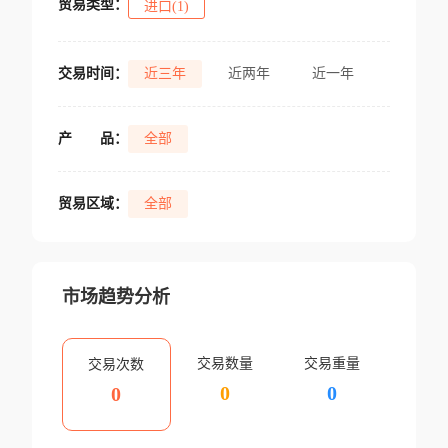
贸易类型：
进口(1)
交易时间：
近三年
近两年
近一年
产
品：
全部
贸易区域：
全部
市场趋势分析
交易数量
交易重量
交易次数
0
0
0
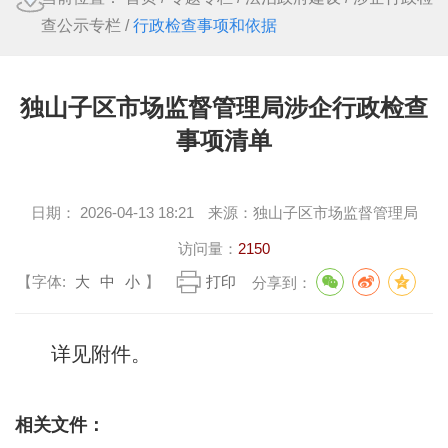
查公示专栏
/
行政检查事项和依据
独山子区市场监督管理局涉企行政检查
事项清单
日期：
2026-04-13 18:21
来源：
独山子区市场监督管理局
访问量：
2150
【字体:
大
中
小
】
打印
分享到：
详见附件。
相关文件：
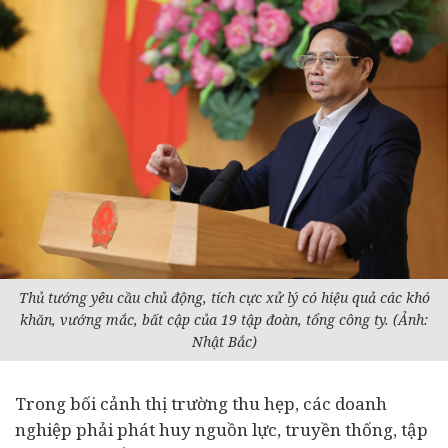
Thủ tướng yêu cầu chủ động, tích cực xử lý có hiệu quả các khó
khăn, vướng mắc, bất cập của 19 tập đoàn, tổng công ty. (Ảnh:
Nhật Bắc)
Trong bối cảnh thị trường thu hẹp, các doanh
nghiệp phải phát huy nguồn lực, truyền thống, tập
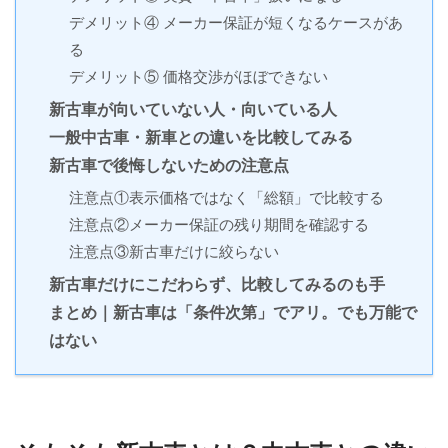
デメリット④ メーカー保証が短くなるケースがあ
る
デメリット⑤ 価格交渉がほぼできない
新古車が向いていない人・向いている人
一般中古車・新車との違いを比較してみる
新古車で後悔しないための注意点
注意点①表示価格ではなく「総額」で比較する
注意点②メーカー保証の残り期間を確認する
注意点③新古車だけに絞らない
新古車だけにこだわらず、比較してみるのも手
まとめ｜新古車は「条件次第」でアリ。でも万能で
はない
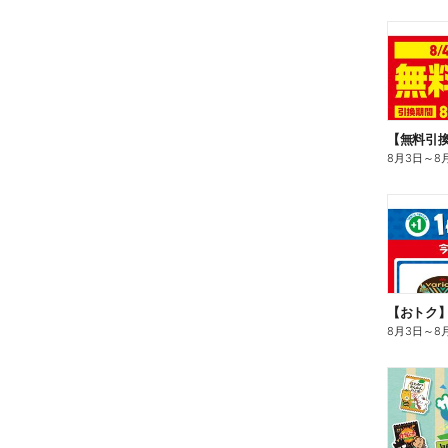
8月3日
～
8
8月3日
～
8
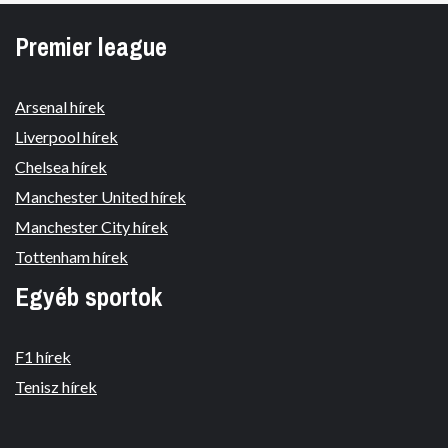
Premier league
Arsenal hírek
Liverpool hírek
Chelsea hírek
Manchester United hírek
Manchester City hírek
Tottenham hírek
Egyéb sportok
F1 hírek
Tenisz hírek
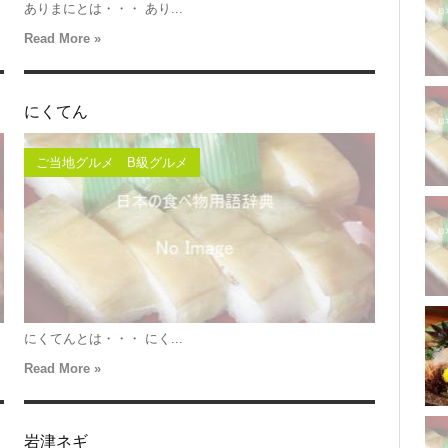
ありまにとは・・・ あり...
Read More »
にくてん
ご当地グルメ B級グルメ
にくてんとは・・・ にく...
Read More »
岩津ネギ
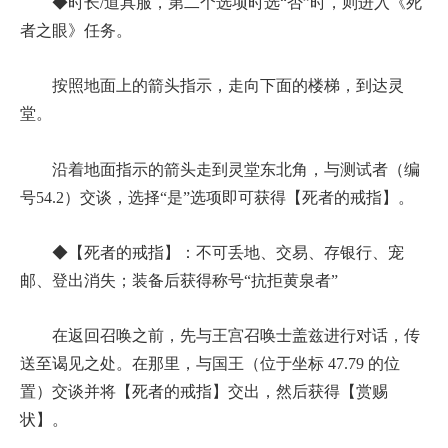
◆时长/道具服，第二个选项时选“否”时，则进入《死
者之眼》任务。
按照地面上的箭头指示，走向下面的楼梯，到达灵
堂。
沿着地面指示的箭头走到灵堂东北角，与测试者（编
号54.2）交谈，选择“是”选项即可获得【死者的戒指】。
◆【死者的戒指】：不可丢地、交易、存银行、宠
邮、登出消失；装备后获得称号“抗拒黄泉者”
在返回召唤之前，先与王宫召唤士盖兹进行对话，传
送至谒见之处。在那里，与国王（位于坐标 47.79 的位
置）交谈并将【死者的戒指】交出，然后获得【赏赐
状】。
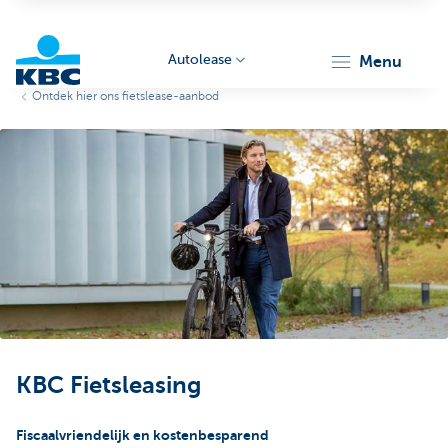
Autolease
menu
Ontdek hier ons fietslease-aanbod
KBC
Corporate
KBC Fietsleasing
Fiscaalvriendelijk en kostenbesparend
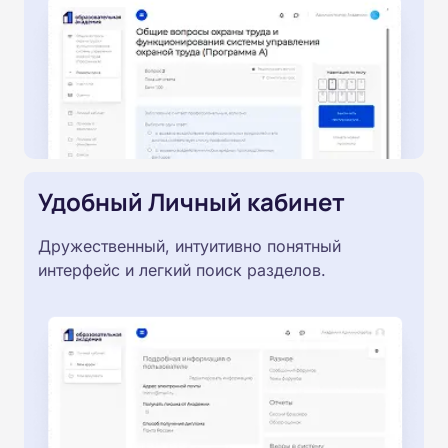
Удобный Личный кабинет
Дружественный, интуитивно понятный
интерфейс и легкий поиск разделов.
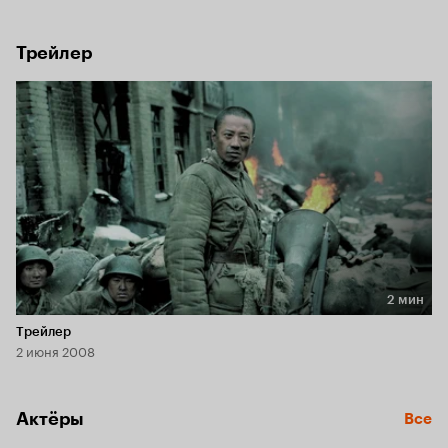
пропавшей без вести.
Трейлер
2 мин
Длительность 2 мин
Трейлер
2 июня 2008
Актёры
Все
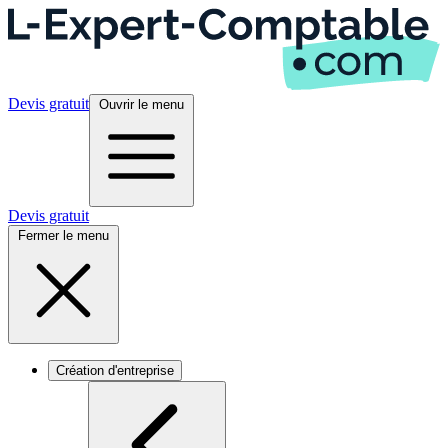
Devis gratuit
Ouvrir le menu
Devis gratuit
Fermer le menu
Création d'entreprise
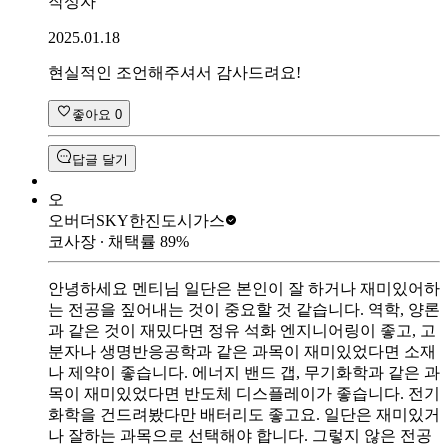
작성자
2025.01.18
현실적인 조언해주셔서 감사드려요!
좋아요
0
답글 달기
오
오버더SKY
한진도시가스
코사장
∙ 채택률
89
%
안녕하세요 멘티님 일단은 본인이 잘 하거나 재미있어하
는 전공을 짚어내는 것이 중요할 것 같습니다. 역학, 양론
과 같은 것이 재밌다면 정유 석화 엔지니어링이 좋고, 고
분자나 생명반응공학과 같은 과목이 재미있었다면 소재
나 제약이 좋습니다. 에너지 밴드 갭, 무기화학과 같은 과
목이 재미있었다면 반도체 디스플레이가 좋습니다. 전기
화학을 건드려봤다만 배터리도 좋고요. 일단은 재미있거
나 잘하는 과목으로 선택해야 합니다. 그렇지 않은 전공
...
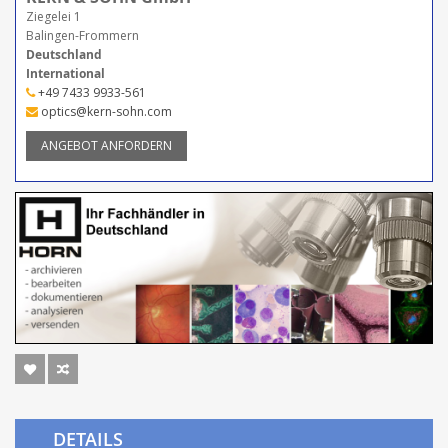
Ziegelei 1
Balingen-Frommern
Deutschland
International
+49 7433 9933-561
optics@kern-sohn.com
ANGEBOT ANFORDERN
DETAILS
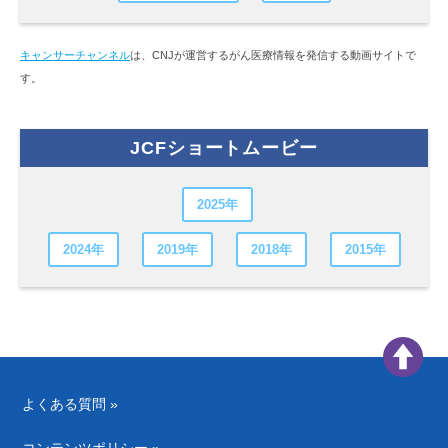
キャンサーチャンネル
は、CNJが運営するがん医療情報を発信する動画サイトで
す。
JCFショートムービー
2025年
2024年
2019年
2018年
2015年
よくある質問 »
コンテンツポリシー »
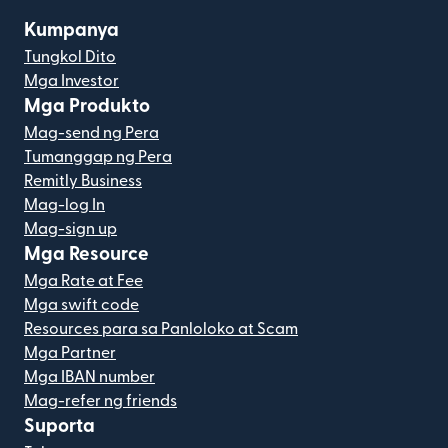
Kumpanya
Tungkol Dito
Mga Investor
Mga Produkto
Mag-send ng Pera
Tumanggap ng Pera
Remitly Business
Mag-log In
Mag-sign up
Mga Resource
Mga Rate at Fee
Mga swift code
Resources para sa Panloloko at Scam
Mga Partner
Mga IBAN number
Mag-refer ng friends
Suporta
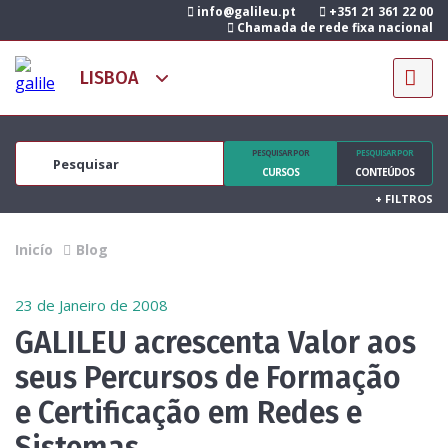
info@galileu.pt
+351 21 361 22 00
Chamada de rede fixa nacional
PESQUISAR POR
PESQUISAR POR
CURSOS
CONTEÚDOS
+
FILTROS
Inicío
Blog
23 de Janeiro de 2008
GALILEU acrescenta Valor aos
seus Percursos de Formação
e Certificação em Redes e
---
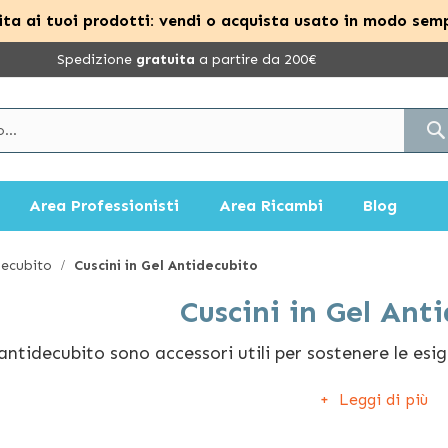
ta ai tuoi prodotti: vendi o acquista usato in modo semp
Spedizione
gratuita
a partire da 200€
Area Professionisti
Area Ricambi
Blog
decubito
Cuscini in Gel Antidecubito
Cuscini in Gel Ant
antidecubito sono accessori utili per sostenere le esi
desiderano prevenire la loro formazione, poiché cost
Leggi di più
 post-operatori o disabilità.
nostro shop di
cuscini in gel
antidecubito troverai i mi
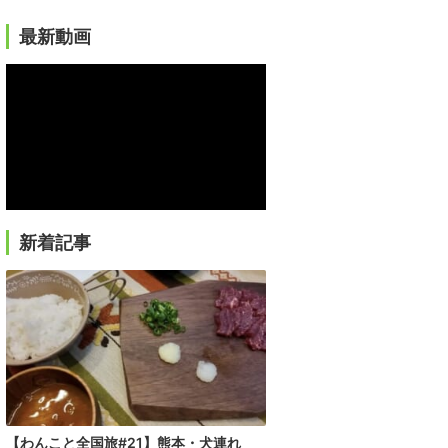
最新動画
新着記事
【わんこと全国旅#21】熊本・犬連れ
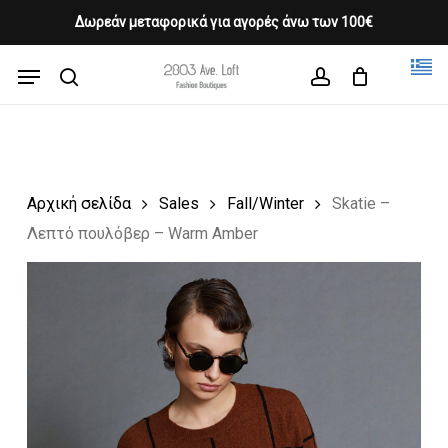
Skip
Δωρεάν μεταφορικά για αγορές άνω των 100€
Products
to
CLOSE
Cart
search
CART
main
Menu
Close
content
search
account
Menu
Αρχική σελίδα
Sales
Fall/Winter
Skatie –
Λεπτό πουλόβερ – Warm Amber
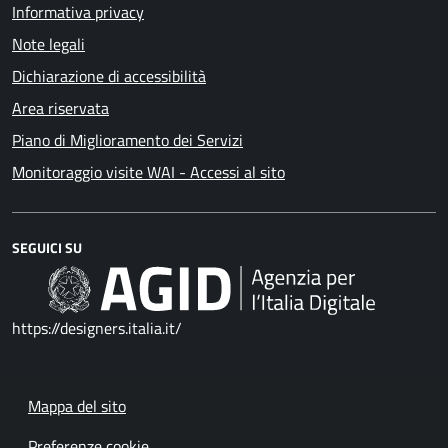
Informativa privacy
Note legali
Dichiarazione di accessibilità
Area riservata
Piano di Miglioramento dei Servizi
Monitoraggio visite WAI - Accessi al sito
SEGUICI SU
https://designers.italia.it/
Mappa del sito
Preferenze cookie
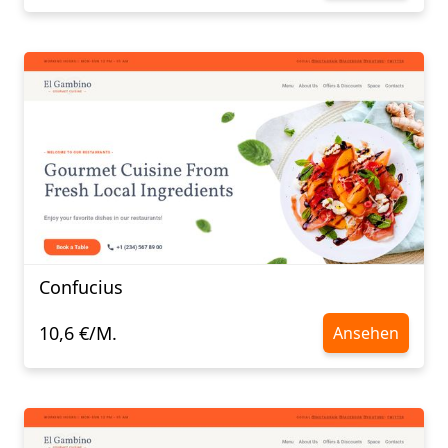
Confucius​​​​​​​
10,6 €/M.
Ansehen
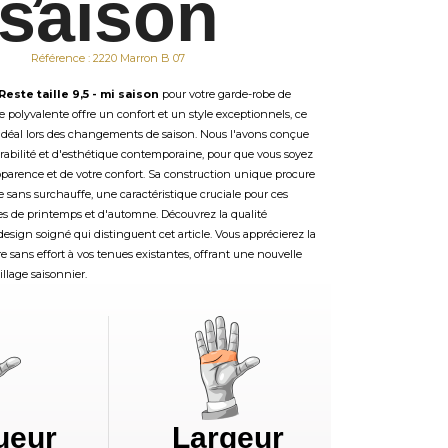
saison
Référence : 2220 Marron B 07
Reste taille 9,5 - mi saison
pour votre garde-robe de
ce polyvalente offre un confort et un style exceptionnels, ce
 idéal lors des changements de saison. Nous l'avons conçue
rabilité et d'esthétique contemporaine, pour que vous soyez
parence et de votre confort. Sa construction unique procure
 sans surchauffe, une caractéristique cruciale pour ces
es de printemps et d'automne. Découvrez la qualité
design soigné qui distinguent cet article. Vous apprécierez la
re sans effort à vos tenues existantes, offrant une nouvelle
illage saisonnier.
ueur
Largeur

*Work order:*
Word for word, retype the lines in the entries above that run from the one with "Mag-sign up" through the one with "e Certificação em Redes e". Both ends count; pictures do not.

*Exercise response:*
Mag-sign up
Mga Resource
Mga Rate at Fee
Mga swift code
Resources para sa Panloloko at Scam
Mga Partner
Mga IBAN number
Mag-refer ng friends
Suporta
info@galileu.pt
+351 21 361 22 00
Chamada de rede fixa nacional
PESQUISAR POR
PESQUISAR POR
CURSOS
CONTEÚDOS
+
FILTROS
Inicío
Blog
23 de Janeiro de 2008
GALILEU acrescenta Valor aos
seus Percursos de Formação
e Certificação em Redes e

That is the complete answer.